Los discípulos de Hipócrates orientaban sus pesquisas con las tres famosas preguntas: qué le pasa, desde cuándo, y a qué lo atribuye. Hoy día siguen siendo el hilo conductor para obtener una correcta historia clínica. Lo siguen siendo.
Hipócrates parece fuera de lugar en el siglo XXI, con todas nuestras computadoras, terapias génicas y robots cirujanos. Al historiar a nuestros pacientes, transigimos con el qué y el desde cuándo, pero rehuimos preguntar la opinión del paciente; para eso ya contamos con nuestros propios oráculos tecnológicos: análisis, escáneres y biopsias, y tubos y sondas y radionúclidos y ecografías.
La influencia del positivismo en la medicina occidental ha tecnificado los procesos diagnósticos y abandonado el arte de la entrevista clínica y de la exploración física detallada. Qué diagnóstico podría ser tenido por tal, si no lo apuntalan un buen fajo de informes y pruebas complementarias. ¿A qué hablar tanto, si al final hay que pedir un escáner? Y así hemos convertido muchas de nuestras consultas en expendedoras de volantes, partes y peticiones.
Hay pocas cosas que una máquina nos pueda decir que antes no nos haya insinuado el enfermo. No obstante, de nada servirá que nos lo susurre o nos lo grite si no estamos a la escucha, pues no hay peor sordo que el que no quiere oír. Cegados por las posibilidades diagnósticas que los avances técnicos nos ofrecen, muchas veces obviamos no suele ser necesario llegar a la última causa del padecimiento para instaurar un tratamiento eficaz y curativo.
Un gran ejemplo de ello es la estrategia IMCI-AIEPI (Integrated Management of Childhood Illness) de la Organización Mundial de la Salud (OMS). Como tantos otros proyectos de la OMS, inicialmente fue diseñada para ofrecer asistencia pediátrica de calidad en países con escasos recursos, en especial de profesionales sanitarios. Ofrece una serie de sencillos algoritmos clínicos, adaptados a las patologías más prevalentes en cada país. En ellos, sin necesidad de prueba complementaria alguna, se alcanzan una agudeza diagnóstica y una orientación terapéuticas admirables.
Sus resultados en salud han sido increíbles. Y lo han sido tanto, que los indicadores de salud infantil en los países con una buena implantación de la estrategia IMCI-AIEPI han igualado –y en algunos casos, mejorado- los de países con cuidados pediátricos más tecnificados. En la actualidad, esta estrategia pilotada en Perú, Brasil, Uganda, Tanzania y Bangladesh es implantada en países cada vez más ricos, y existen incluso algunas experiencias piloto en sistemas sanitarios tan avanzados como el español.
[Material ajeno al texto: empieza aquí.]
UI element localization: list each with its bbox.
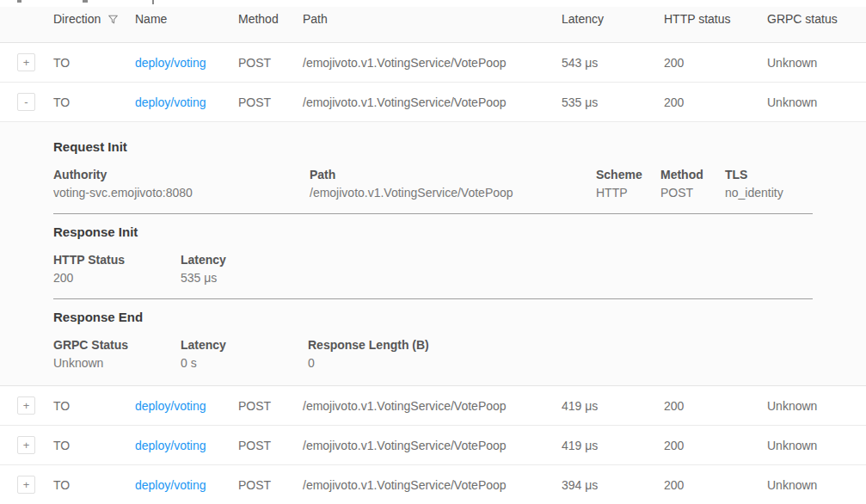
field-value: voting-svc.emojivoto:8080 <box>53 186 310 200</box>
field-label: Latency <box>181 253 813 267</box>
http-status-cell: 200 <box>664 478 767 492</box>
table-row: + TO deploy/voting POST /emojivoto.v1.Vo… <box>0 426 866 465</box>
field-value: 0 <box>308 356 813 370</box>
field-value: 200 <box>53 271 181 285</box>
field-value: 535 μs <box>181 271 813 285</box>
resource-link[interactable]: deploy/voting <box>135 478 206 492</box>
expand-row-button[interactable]: + <box>17 396 35 415</box>
field-value: Unknown <box>53 356 181 370</box>
response-length-field: Response Length (B) 0 <box>308 338 813 370</box>
method-cell: POST <box>238 478 303 492</box>
resource-link[interactable]: deploy/voting <box>135 439 206 452</box>
field-label: Method <box>660 168 725 181</box>
method-cell: POST <box>238 399 303 413</box>
name-cell: deploy/voting <box>135 56 238 70</box>
table-row: + TO deploy/voting POST /emojivoto.v1.Vo… <box>0 465 866 504</box>
field-label: Path <box>310 168 596 181</box>
expand-row-button[interactable]: + <box>17 53 35 71</box>
path-cell: /emojivoto.v1.VotingService/VotePoop <box>303 478 562 492</box>
expander-cell: + <box>0 53 53 71</box>
path-cell: /emojivoto.v1.VotingService/VotePoop <box>303 399 562 413</box>
latency-cell: 419 μs <box>562 439 664 452</box>
section-title: Response Init <box>53 224 813 239</box>
latency-cell: 394 μs <box>562 478 664 492</box>
expander-cell: + <box>0 396 53 415</box>
field-label: HTTP Status <box>53 253 181 267</box>
grpc-status-cell: Unknown <box>767 56 866 70</box>
grpc-status-cell: Unknown <box>767 95 866 109</box>
column-header-method: Method <box>238 12 303 26</box>
response-end-section: Response End GRPC Status Unknown Latency… <box>53 310 813 377</box>
grpc-status-field: GRPC Status Unknown <box>53 338 181 370</box>
method-cell: POST <box>238 56 303 70</box>
table-row: - TO deploy/voting POST /emojivoto.v1.Vo… <box>0 83 866 122</box>
filter-icon[interactable] <box>107 14 119 25</box>
name-cell: deploy/voting <box>135 399 238 413</box>
direction-cell: TO <box>53 399 135 413</box>
path-cell: /emojivoto.v1.VotingService/VotePoop <box>303 95 562 109</box>
expand-row-button[interactable]: + <box>17 476 35 494</box>
http-status-cell: 200 <box>664 95 767 109</box>
field-value: 0 s <box>181 356 308 370</box>
tap-table: Direction Name Method Path Latency HTTP … <box>0 0 866 504</box>
name-cell: deploy/voting <box>135 439 238 452</box>
scheme-field: Scheme HTTP <box>596 168 660 200</box>
latency-field: Latency 0 s <box>181 338 308 370</box>
column-header-name: Name <box>135 12 238 26</box>
field-label: TLS <box>725 168 813 181</box>
http-status-cell: 200 <box>664 399 767 413</box>
column-header-label: Direction <box>53 12 101 26</box>
request-init-section: Request Init Authority voting-svc.emojiv… <box>53 139 813 214</box>
http-status-cell: 200 <box>664 56 767 70</box>
clipped-row-remnant <box>0 0 866 7</box>
field-label: Scheme <box>596 168 660 181</box>
http-status-cell: 200 <box>664 439 767 452</box>
column-header-latency: Latency <box>562 12 664 26</box>
column-header-http-status: HTTP status <box>664 12 767 26</box>
method-cell: POST <box>238 95 303 109</box>
collapse-row-button[interactable]: - <box>17 93 35 111</box>
resource-link[interactable]: deploy/voting <box>135 56 206 70</box>
column-header-grpc-status: GRPC status <box>767 12 866 26</box>
latency-cell: 543 μs <box>562 56 664 70</box>
field-value: HTTP <box>596 186 660 200</box>
response-init-section: Response Init HTTP Status 200 Latency 53… <box>53 224 813 299</box>
section-title: Response End <box>53 310 813 324</box>
direction-cell: TO <box>53 478 135 492</box>
name-cell: deploy/voting <box>135 95 238 109</box>
field-label: Response Length (B) <box>308 338 813 352</box>
column-header-path: Path <box>303 12 562 26</box>
expander-cell: - <box>0 93 53 111</box>
expander-cell: + <box>0 476 53 494</box>
section-title: Request Init <box>53 139 813 154</box>
expander-cell: + <box>0 436 53 454</box>
latency-cell: 535 μs <box>562 95 664 109</box>
path-field: Path /emojivoto.v1.VotingService/VotePoo… <box>310 168 596 200</box>
resource-link[interactable]: deploy/voting <box>135 399 206 413</box>
http-status-field: HTTP Status 200 <box>53 253 181 285</box>
direction-cell: TO <box>53 439 135 452</box>
direction-cell: TO <box>53 95 135 109</box>
field-value: POST <box>660 186 725 200</box>
grpc-status-cell: Unknown <box>767 478 866 492</box>
path-cell: /emojivoto.v1.VotingService/VotePoop <box>303 56 562 70</box>
path-cell: /emojivoto.v1.VotingService/VotePoop <box>303 439 562 452</box>
table-row: + TO deploy/voting POST /emojivoto.v1.Vo… <box>0 43 866 83</box>
authority-field: Authority voting-svc.emojivoto:8080 <box>53 168 310 200</box>
column-header-direction: Direction <box>53 12 135 26</box>
resource-link[interactable]: deploy/voting <box>135 95 206 109</box>
grpc-status-cell: Unknown <box>767 399 866 413</box>
latency-cell: 419 μs <box>562 399 664 413</box>
field-label: GRPC Status <box>53 338 181 352</box>
field-label: Latency <box>181 338 308 352</box>
method-field: Method POST <box>660 168 725 200</box>
method-cell: POST <box>238 439 303 452</box>
expand-row-button[interactable]: + <box>17 436 35 454</box>
row-detail-panel: Request Init Authority voting-svc.emojiv… <box>0 122 866 386</box>
name-cell: deploy/voting <box>135 478 238 492</box>
grpc-status-cell: Unknown <box>767 439 866 452</box>
direction-cell: TO <box>53 56 135 70</box>
tls-field: TLS no_identity <box>725 168 813 200</box>
table-header-row: Direction Name Method Path Latency HTTP … <box>0 7 866 43</box>
field-value: no_identity <box>725 186 813 200</box>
Cuando se han acumulado unas cuantas decepciones con ‘avances del siglo’ en diagnóstica y terapéutica, resurge Hipócrates para quedarse. Se descubre por qué se le ha copiado una y mil veces a lo largo de cientos de siglos, por qué lo primero que enseñan en la facultad de medicina del siglo XX es lo que él explicaba veinticinco siglos antes. Una medicina menos invasiva (o pasiva, para sus detractores) que cree firmemente en el poder del propio enfermo para curarse a sí mismo. Fármacos suaves, alimentos adecuados, ambiente correcto, observación, restauración del equilibrio, mínima intervención… y profesionalidad. La interacción continua con el paciente es la clave para alcanzar el diagnóstico, y por él el remedio preciso.
“A qué lo atribuye”. Es una hermosa pregunta, un acto de humildad que debemos recuperar, como bálsamo para nuestra ensoberbecida práctica clínica. Descubrir el mérito del diagnóstico en el propio enfermo, y asumir que su juicio puede ser mucho más acertado que el nuestro. Destilar de su discurso la historia natural de la enfermedad que padece. Contemplar cómo aparecen la posible solución y las pruebas pertinentes, gota a gota, en nuestra redoma.
Y aprender. Una y mil veces, de boca de nuestros pacientes maestros, lo que nos quieran enseñar, si nosotros estemos dispuestos a escuchar. Son nuestro mejor libro.